180 So. 2d 725 | La. Ct. App. | 1965

BAILES, Judge.

The plaintiff-appellant instituted this tort action as the alleged surviving widow of Carroll J. Boudreaux to recover damages for the wrongful death of Mr. Boudreaux. Defendants-appellees moved for a summary judgment on the ground that plaintiff was not the lawful wife of Carroll J. Boudreaux at the time of death because she was not legally divorced from her husband, Owen J. Mire, and consequently was not entitled to sue for damages for the death of the decedent under the provisions of LSA-C.C. Article 2315.

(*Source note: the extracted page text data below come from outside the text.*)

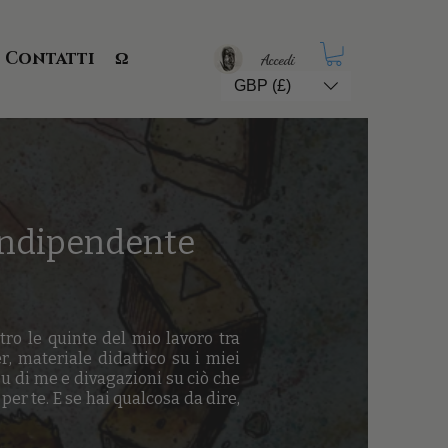
Contatti
Ω
Accedi
GBP (£)
a indipendente
tro le quinte del mio lavoro tra
er, materiale didattico su i miei
su di me e divagazioni su ciò che
 per te. E se hai qualcosa da dire,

The determining facts are not in* dispute and have been succinctly summarized by the learned trial judge as gleaned from the deposition and documents introduced in evidence on the hearing of the motion for summary judgment. We are grateful to him for the summary of facts which follows:

“ * * * The plaintiff, Katherine G. Boudreaux, was legally married to Owen J. Mire on August 22, 1924, with whom she lived until approximately the latter part of the year 1947. During all this time they lived in the State of Louisiana, for a time in St. Mary Parish, and for a time in Terrebonne Parish. Plaintiff and Owen J. Mire separated in the latter part of the year 1947, or the early part of the year 1948. At the time of their separation, plaintiff and her husband were living in Patterson, St. Mary Parish, Louisiana. After the separation, plaintiff continued to live in the same house in Patterson, Louisiana, in which she had lived prior to her separation, and she was living there when she obtained a divorce from her husband in Harrison County, State of Mississippi. Plaintiff actually never resided in the State-of Mississippi, but she visited there a few days in order to testify in the divorce suit which she had instituted' against her husband, Owen J. Mire, in the Chancery Court of Harrison County, Mississippi, on August 16, 1950. Owen J. Mire, though a resident of and domiciled in Louisiana, executed in the Parish of St. Mary, State of Louisiana, on August 29, 1950, a written waiver of service and an entry of appearance in the Chancery Court of Harrison County, Mississippi. The Chancery Court of Harrison County, Mississippi, entered a decree of divorce in the matter on September 22, 1950.”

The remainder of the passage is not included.